Return all the entries below exactly, except for the images they hold.

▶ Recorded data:

+--

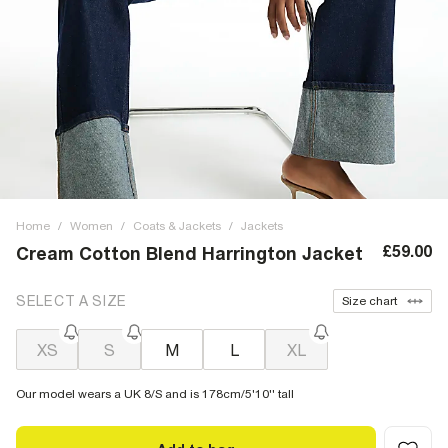
Home
/
Women
/
Coats & Jackets
/
Jackets
£59.00
Cream Cotton Blend Harrington Jacket
SELECT A SIZE
Size chart
XS
S
M
L
XL
Our model wears a UK 8/S and is 178cm/5'10'' tall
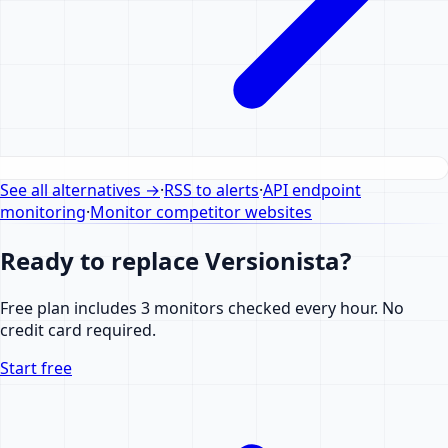
See all alternatives
→
·
RSS to alerts
·
API endpoint
monitoring
·
Monitor competitor websites
Ready to replace Versionista?
Free plan includes 3 monitors checked every hour. No
credit card required.
Start free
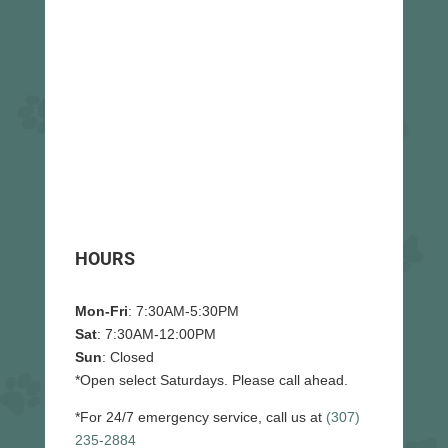
HOURS
Mon-Fri
: 7:30AM-5:30PM
Sat
: 7:30AM-12:00PM
Sun
: Closed
*Open select Saturdays. Please call ahead.
*For 24/7 emergency service, call us at
(307)
235-2884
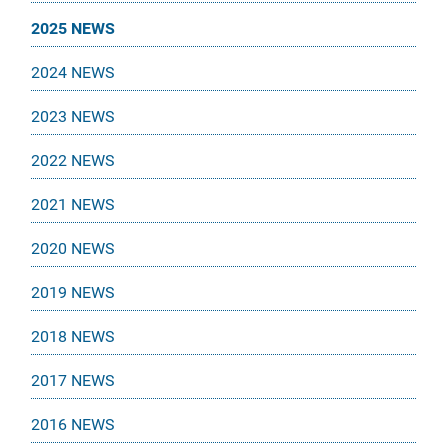
2025 NEWS
2024 NEWS
2023 NEWS
2022 NEWS
2021 NEWS
2020 NEWS
2019 NEWS
2018 NEWS
2017 NEWS
2016 NEWS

+--

▶ Your solution:
Home
/
Women
/
Coats & Jackets
/
Jackets
£59.00
Cream Cotton Blend Harrington Jacket
SELECT A SIZE
Size chart
XS
S
M
L
XL
Our model wears a UK 8/S and is 178cm/5'10'' tall
See all alternatives
→
·
RSS to alerts
·
API endpoint
monitoring
·
Monitor competitor websites
Ready to replace Versionista?
Free plan includes 3 monitors checked every hour. No
credit card required.
Start free
HOURS
Mon-Fri
: 7:30AM-5:30PM
Sat
: 7:30AM-12:00PM
Sun
: Closed
*Open select Saturdays. Please call ahead.
*For 24/7 emergency service, call us at
(307)
235-2884
2025 NEWS
2024 NEWS
2023 NEWS
2022 NEWS
2021 NEWS
2020 NEWS
2019 NEWS
2018 NEWS
2017 NEWS
2016 NEWS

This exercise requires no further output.